■ What needs to be done
Your answer must be the records below, repeated exactly, with every picture left out.

BEGIN Recorded information

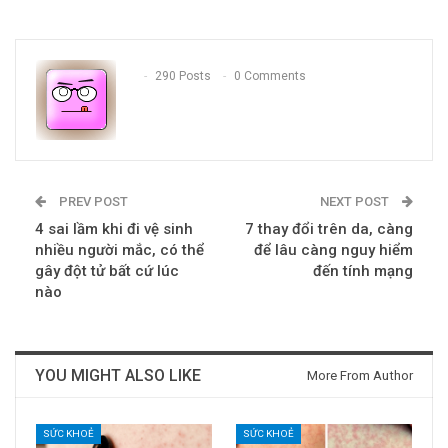
290 Posts
0 Comments
PREV POST
NEXT POST
4 sai lầm khi đi vệ sinh
7 thay đổi trên da, càng
nhiều người mắc, có thể
để lâu càng nguy hiểm
gây đột tử bất cứ lúc
đến tính mạng
nào
YOU MIGHT ALSO LIKE
More From Author
SỨC KHOẺ
SỨC KHOẺ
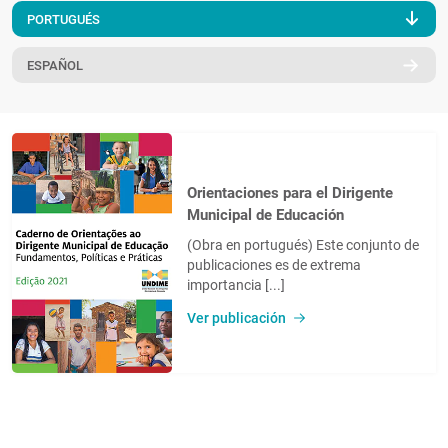
PORTUGUÉS
PT
ESPAÑOL
Orientaciones para el Dirigente
Municipal de Educación
(Obra en portugués) Este conjunto de
publicaciones es de extrema
importancia [...]
Ver publicación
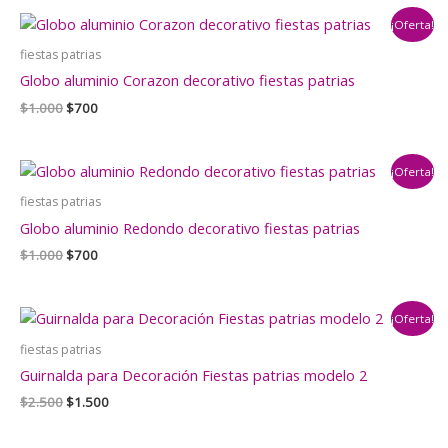
era:
es:
¡Oferta!
$1.000.
$700.
fiestas patrias
Globo aluminio Corazon decorativo fiestas patrias
El
El
$
1.000
$
700
precio
precio
original
actual
era:
es:
¡Oferta!
$1.000.
$700.
fiestas patrias
Globo aluminio Redondo decorativo fiestas patrias
El
El
$
1.000
$
700
precio
precio
original
actual
era:
es:
¡Oferta!
$1.000.
$700.
fiestas patrias
Guirnalda para Decoración Fiestas patrias modelo 2
El
El
$
2.500
$
1.500
precio
precio
original
actual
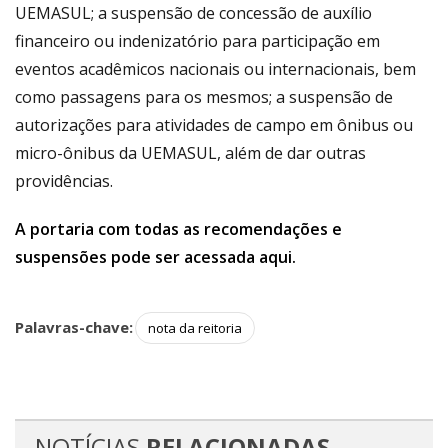
UEMASUL; a suspensão de concessão de auxílio
financeiro ou indenizatório para participação em
eventos acadêmicos nacionais ou internacionais, bem
como passagens para os mesmos; a suspensão de
autorizações para atividades de campo em ônibus ou
micro-ônibus da UEMASUL, além de dar outras
providências.
A portaria com todas as recomendações e
suspensões pode ser acessada aqui.
Palavras-chave:
nota da reitoria
NOTÍCIAS
RELACIONADAS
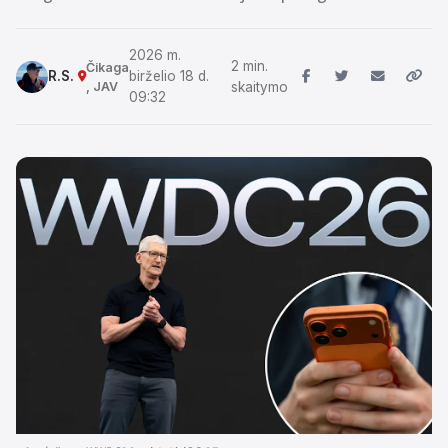
2026 m.
2 min.
Čikaga
R.S.
birželio 18 d.
, JAV
skaitymo
09:32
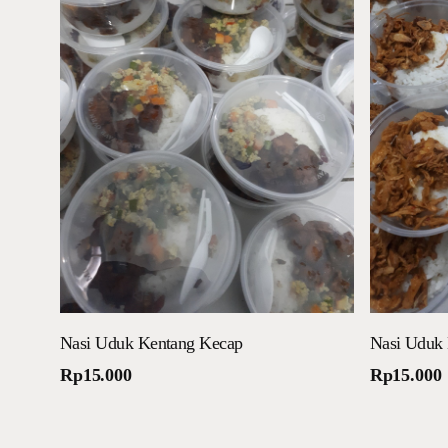
Tambah ke keranjang
Nasi Uduk Kentang Kecap
Nasi Uduk 
Rp
15.000
Rp
15.000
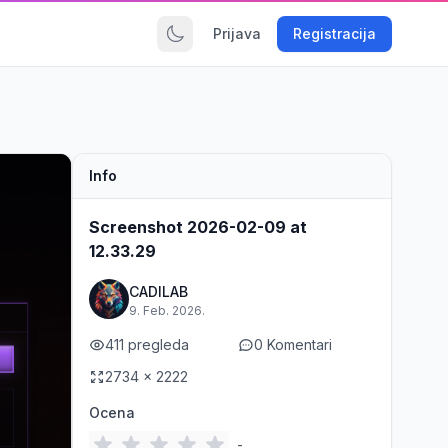
Prijava
Registracija
Info
Screenshot 2026-02-09 at
12.33.29
CADILAB
9. Feb. 2026.
411 pregleda
0 Komentari
2734 x 2222
Ocena
-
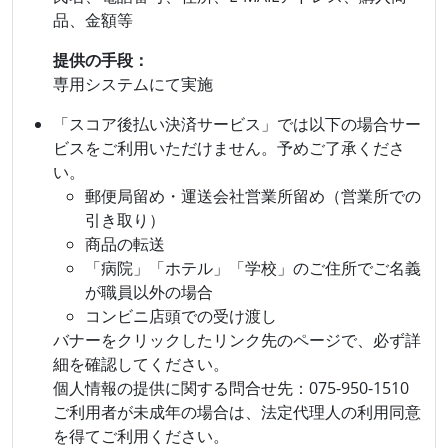
品、金額等
提供の手段：
専用システムにて実施
「スコア後払い決済サービス」では以下の場合サー
ビスをご利用いただけません。予めご了承くださ
い。
郵便局留め・運送会社営業所留め（営業所での
引き取り）
商品の転送
「病院」「ホテル」「学校」のご住所でご名義
が職員以外の場合
コンビニ店頭での受け渡し
バナーをクリックしたリンク先のページで、必ず詳
細を確認してください。
個人情報の提供に関する問合せ先：075-950-1510
ご利用者が未成年の場合は、法定代理人の利用同意
を得てご利用ください。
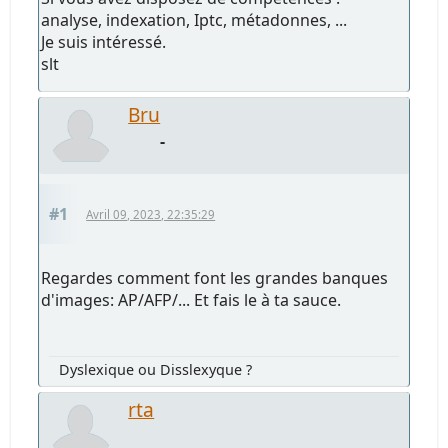
analyse, indexation, Iptc, métadonnes, ...
Je suis intéressé.
slt
Bru
-
#1
Avril 09, 2023, 22:35:29
Regardes comment font les grandes banques
d'images: AP/AFP/... Et fais le à ta sauce.
Dyslexique ou Disslexyque ?
rta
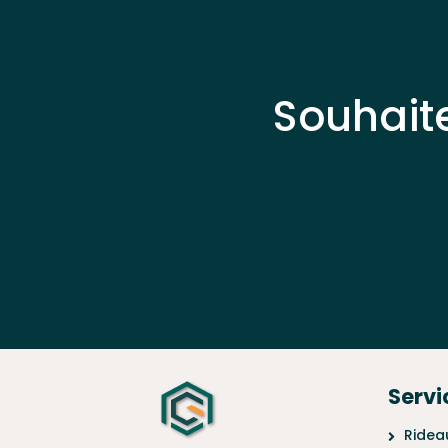
Souhait
Servi
Ridea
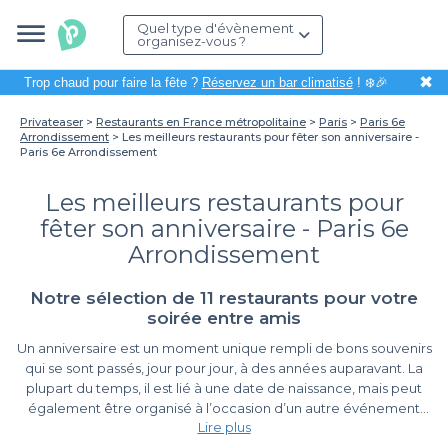
Quel type d'évènement
organisez-vous ?
✖
Trop chaud pour faire la fête ?
Réservez un bar climatisé
! ❄️🎉
Privateaser
Restaurants en France métropolitaine
Paris
Paris 6e
Arrondissement
Les meilleurs restaurants pour fêter son anniversaire -
Paris 6e Arrondissement
Les meilleurs restaurants pour
fêter son anniversaire - Paris 6e
Arrondissement
Notre sélection de 11 restaurants pour votre
soirée entre amis
Un anniversaire est un moment unique rempli de bons souvenirs
qui se sont passés, jour pour jour, à des années auparavant. La
plupart du temps, il est lié à une date de naissance, mais peut
également être organisé à l’occasion d’un autre événement
Lire plus
marquant. Ce
top restaurant pour un anniversaire dans le 6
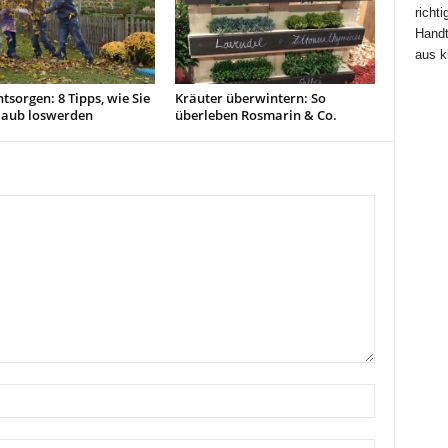
richt
Handt
aus k
tsorgen: 8 Tipps, wie Sie
Kräuter überwintern: So
laub loswerden
überleben Rosmarin & Co.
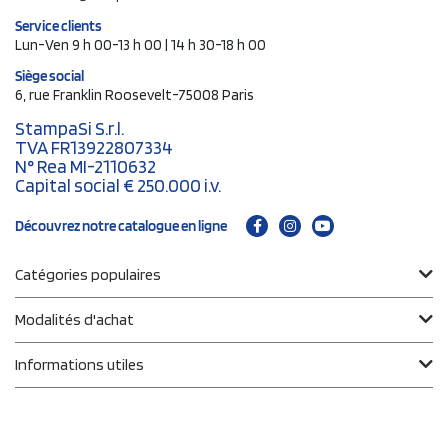
Service clients
Lun-Ven 9 h 00-13 h 00 | 14 h 30-18 h 00
Siège social
6, rue Franklin Roosevelt-75008 Paris
StampaSi S.r.l.
TVA FR13922807334
N° Rea MI-2110632
Capital social € 250.000 i.v.
Découvrez notre catalogue en ligne
Catégories populaires
Modalités d'achat
Informations utiles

END Recorded information

■ Final answer
290 Posts
0 Comments
PREV POST
NEXT POST
4 sai lầm khi đi vệ sinh
7 thay đổi trên da, càng
nhiều người mắc, có thể
để lâu càng nguy hiểm
gây đột tử bất cứ lúc
đến tính mạng
nào
YOU MIGHT ALSO LIKE
More From Author
SỨC KHOẺ
SỨC KHOẺ
PORTUGUÉS
PT
ESPAÑOL
Orientaciones para el Dirigente
Municipal de Educación
(Obra en portugués) Este conjunto de
publicaciones es de extrema
importancia [...]
Ver publicación
era:
es:
¡Oferta!
$1.000.
$700.
fiestas patrias
Globo aluminio Corazon decorativo fiestas patrias
El
El
$
1.000
$
700
precio
precio
original
actual
era:
es:
¡Oferta!
$1.000.
$700.
fiestas patrias
Globo aluminio Redondo decorativo fiestas patrias
El
El
$
1.000
$
700
precio
precio
original
actual
era:
es:
¡Oferta!
$1.000.
$700.
fiestas patrias
Guirnalda para Decoración Fiestas patrias modelo 2
El
El
$
2.500
$
1.500
precio
precio
original
actual
UEMASUL; a suspensão de concessão de auxílio
financeiro ou indenizatório para participação em
eventos acadêmicos nacionais ou internacionais, bem
como passagens para os mesmos; a suspensão de
autorizações para atividades de campo em ônibus ou
micro-ônibus da UEMASUL, além de dar outras
providências.
A portaria com todas as recomendações e
suspensões pode ser acessada aqui.
Palavras-chave:
nota da reitoria
NOTÍCIAS
RELACIONADAS
2026 m.
2 min.
Čikaga
R.S.
birželio 18 d.
, JAV
skaitymo
09:32
Tambah ke keranjang
Nasi Uduk Kentang Kecap
Nasi Uduk 
Rp
15.000
Rp
15.000
Prijava
Registracija
Info
Screenshot 2026-02-09 at
12.33.29
CADILAB
9. Feb. 2026.
411 pregleda
0 Komentari
2734 x 2222
Ocena
-
品、金額等
提供の手段：
専用システムにて実施
「スコア後払い決済サービス」では以下の場合サー
ビスをご利用いただけません。予めご了承くださ
い。
郵便局留め・運送会社営業所留め（営業所での
引き取り）
商品の転送
「病院」「ホテル」「学校」のご住所でご名義
が職員以外の場合
コンビニ店頭での受け渡し
バナーをクリックしたリンク先のページで、必ず詳
細を確認してください。
個人情報の提供に関する問合せ先：075-950-1510
ご利用者が未成年の場合は、法定代理人の利用同意
を得てご利用ください。
analyse, indexation, Iptc, métadonnes, ...
Je suis intéressé.
slt
Bru
-
#1
Avril 09, 2023, 22:35:29
Regardes comment font les grandes banques
d'images: AP/AFP/... Et fais le à ta sauce.
Dyslexique ou Disslexyque ?
rta
Souhait
Servi
Ridea
Quel type d'évènement
organisez-vous ?
✖
Trop chaud pour faire la fête ?
Réservez un bar climatisé
! ❄️🎉
Privateaser
Restaurants en France métropolitaine
Paris
Paris 6e
Arrondissement
Les meilleurs restaurants pour fêter son anniversaire -
Paris 6e Arrondissement
Les meilleurs restaurants pour
fêter son anniversaire - Paris 6e
Arrondissement
Notre sélection de 11 restaurants pour votre
soirée entre amis
Un anniversaire est un moment unique rempli de bons souvenirs
qui se sont passés, jour pour jour, à des années auparavant. La
plupart du temps, il est lié à une date de naissance, mais peut
également être organisé à l’occasion d’un autre événement
Lire plus
marquant. Ce
top restaurant pour un anniversaire dans le 6
richt
Handt
aus k
tsorgen: 8 Tipps, wie Sie
Kräuter überwintern: So
laub loswerden
überleben Rosmarin & Co.
Service clients
Lun-Ven 9 h 00-13 h 00 | 14 h 30-18 h 00
Siège social
6, rue Franklin Roosevelt-75008 Paris
StampaSi S.r.l.
TVA FR13922807334
N° Rea MI-2110632
Capital social € 250.000 i.v.
Découvrez notre catalogue en ligne
Catégories populaires
Modalités d'achat
Informations utiles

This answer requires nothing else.